**EXERCISE DIRECTIONS:**
The reply must consist of the complete listing, reproduced exactly, with no images included.

[Start of section]

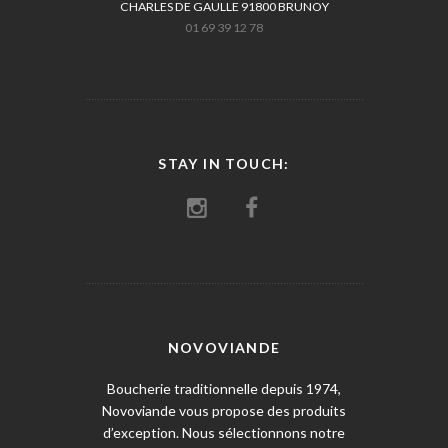
CHARLES DE GAULLE 91800 BRUNOY
01 69 39 12 78
STAY IN TOUCH:
NOVOVIANDE
Boucherie traditionnelle depuis 1974,
Novoviande vous propose des produits
d’exception. Nous sélectionnons notre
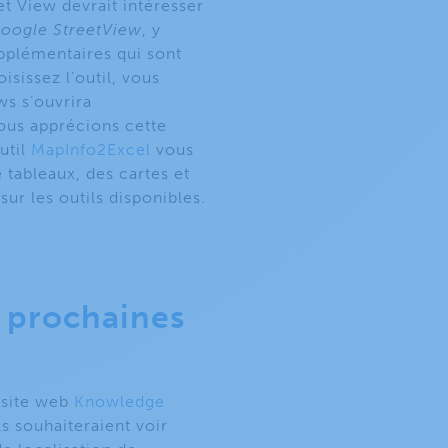
t View devrait intéresser
oogle StreetView
, y
pplémentaires qui sont
isissez l’outil, vous
ws s’ouvrira
Nous apprécions cette
util
MapInfo2Excel
vous
tableaux, des cartes et
ur les outils disponibles.
s prochaines
 site web
Knowledge
ls souhaiteraient voir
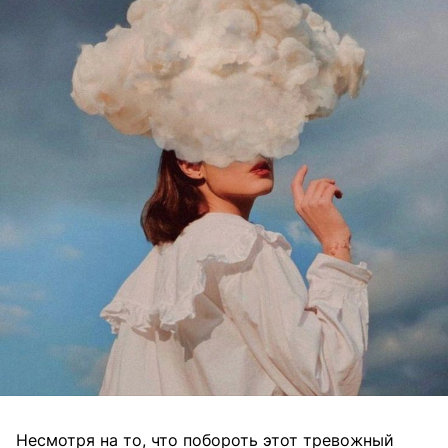
Несмотря на то, что побороть этот тревожный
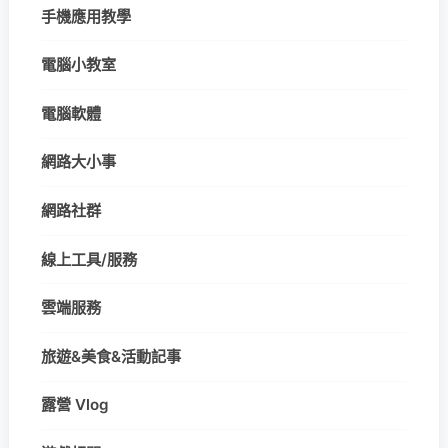
手機應用教學
電腦小教室
電腦軟體
網路大小事
網路社群
線上工具/服務
雲端服務
旅遊&美食&活動記事
露營 Vlog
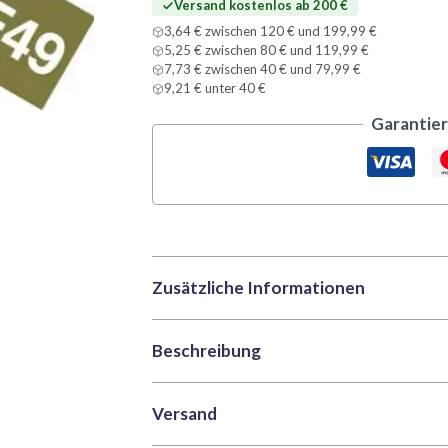
Versand kostenlos ab 200 €
3,64 € zwischen 120 € und 199,99 €
5,25 € zwischen 80 € und 119,99 €
7,73 € zwischen 40 € und 79,99 €
9,21 € unter 40 €
Garantier
Zusätzliche Informationen
Beschreibung
Marke
Tamiya
Kategorien
Farben
,
Acrylfarb
Tamiya XF49 Khaki ist eine vielseitige, le
Versand
Artikelnummer
TAM81749
und Hobbyisten. Hergestellt aus wasserlösl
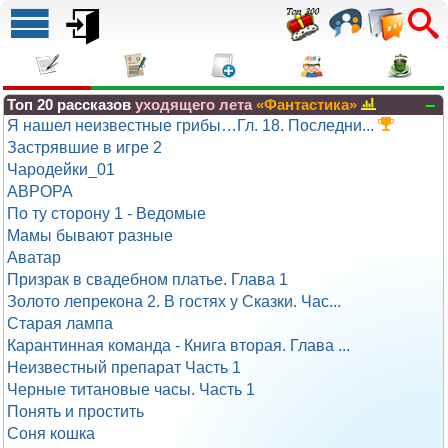
–
Топ 20 рассказов
уходящего лета
«Фантастика»
Я нашел неизвестные грибы…Гл. 18. Последни...
Застрявшие в игре 2
Чародейки_01
АВРОРА
По ту сторону 1 - Ведомые
Мамы бывают разные
Аватар
Призрак в свадебном платье. Глава 1
Золото лепрекона 2. В гостях у Сказки. Час...
Старая лампа
Карантинная команда - Книга вторая. Глава ...
Неизвестный препарат Часть 1
Черные титановые часы. Часть 1
Понять и простить
Соня кошка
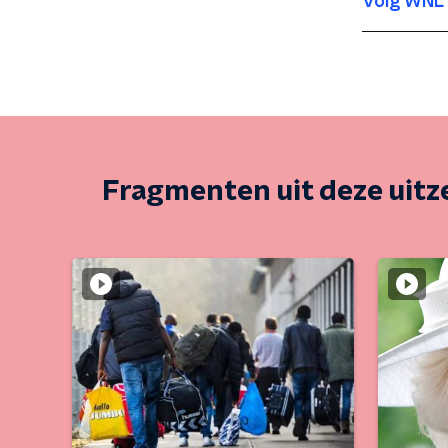
Volg WNL 
Fragmenten uit deze uit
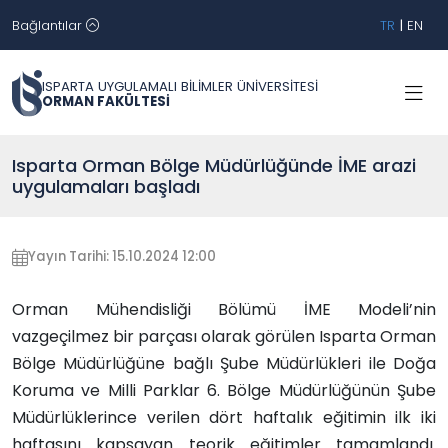
Bağlantılar
TR
|
EN
ISPARTA UYGULAMALI BİLİMLER ÜNİVERSİTESİ
ORMAN FAKÜLTESİ
Isparta Orman Bölge Müdürlüğünde İME arazi
uygulamaları başladı
Yayın Tarihi: 15.10.2024 12:00
Orman Mühendisliği Bölümü İME Modeli’nin
vazgeçilmez bir parçası olarak görülen Isparta Orman
Bölge Müdürlüğüne bağlı Şube Müdürlükleri ile Doğa
Koruma ve Milli Parklar 6. Bölge Müdürlüğünün Şube
Müdürlüklerince verilen dört haftalık eğitimin ilk iki
haftasını kapsayan teorik eğitimler tamamlandı.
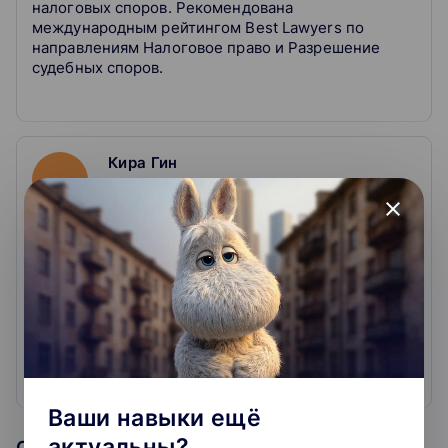
налоговых споров. Рекомендована
международным рейтингом Best Lawyers по
направлениям Налоговое право и Разрешение
судебных споров.
Кира Гин
1
курс
close
Управляющий партнер "Гин и партнеры". Более
20 лет специализируется на решении налоговых
и правовых задач бизнеса.
Рекомендована международным рейтингом Best
Lawyers по направлениям Налоговое право и
Разрешение судебных споров.
Ваши навыки ещё
актуальны?
Образовательная организация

[End of section]

**PROBLEM SOLUTION:**
CHARLES DE GAULLE 91800 BRUNOY
01 69 39 12 78
STAY IN TOUCH:
NOVOVIANDE
Boucherie traditionnelle depuis 1974,
Novoviande vous propose des produits
d’exception. Nous sélectionnons notre
t View devrait intéresser
oogle StreetView
, y
pplémentaires qui sont
isissez l’outil, vous
ws s’ouvrira
Nous apprécions cette
util
MapInfo2Excel
vous
tableaux, des cartes et
ur les outils disponibles.
s prochaines
 site web
Knowledge
ls souhaiteraient voir
Несмотря на то, что побороть этот тревожный
手機應用教學
電腦小教室
電腦軟體
網路大小事
網路社群
線上工具/服務
雲端服務
旅遊&美食&活動記事
露營 Vlog
Versand kostenlos ab 200 €
3,64 € zwischen 120 € und 199,99 €
5,25 € zwischen 80 € und 119,99 €
7,73 € zwischen 40 € und 79,99 €
9,21 € unter 40 €
Garantier
Zusätzliche Informationen
Beschreibung
Marke
Tamiya
Kategorien
Farben
,
Acrylfarb
Tamiya XF49 Khaki ist eine vielseitige, le
Versand
Artikelnummer
TAM81749
und Hobbyisten. Hergestellt aus wasserlösl
–
Топ 20 рассказов
уходящего лета
«Фантастика»
Я нашел неизвестные грибы…Гл. 18. Последни...
Застрявшие в игре 2
Чародейки_01
АВРОРА
По ту сторону 1 - Ведомые
Мамы бывают разные
Аватар
Призрак в свадебном платье. Глава 1
Золото лепрекона 2. В гостях у Сказки. Час...
Старая лампа
Карантинная команда - Книга вторая. Глава ...
Неизвестный препарат Часть 1
Черные титановые часы. Часть 1
Понять и простить
Соня кошка
Volg WNL 
Fragmenten uit deze uit
Bağlantılar
TR
|
EN
ISPARTA UYGULAMALI BİLİMLER ÜNİVERSİTESİ
ORMAN FAKÜLTESİ
Isparta Orman Bölge Müdürlüğünde İME arazi
uygulamaları başladı
Yayın Tarihi: 15.10.2024 12:00
Orman Mühendisliği Bölümü İME Modeli’nin
vazgeçilmez bir parçası olarak görülen Isparta Orman
Bölge Müdürlüğüne bağlı Şube Müdürlükleri ile Doğa
Koruma ve Milli Parklar 6. Bölge Müdürlüğünün Şube
Müdürlüklerince verilen dört haftalık eğitimin ilk iki
haftasını kapsayan teorik eğitimler tamamlandı.
налоговых споров. Рекомендована
международным рейтингом Best Lawyers по
направлениям Налоговое право и Разрешение
судебных споров.
Кира Гин
1
курс
close
Управляющий партнер "Гин и партнеры". Более
20 лет специализируется на решении налоговых
и правовых задач бизнеса.
Рекомендована международным рейтингом Best
Lawyers по направлениям Налоговое право и
Разрешение судебных споров.
Ваши навыки ещё
актуальны?
Образовательная организация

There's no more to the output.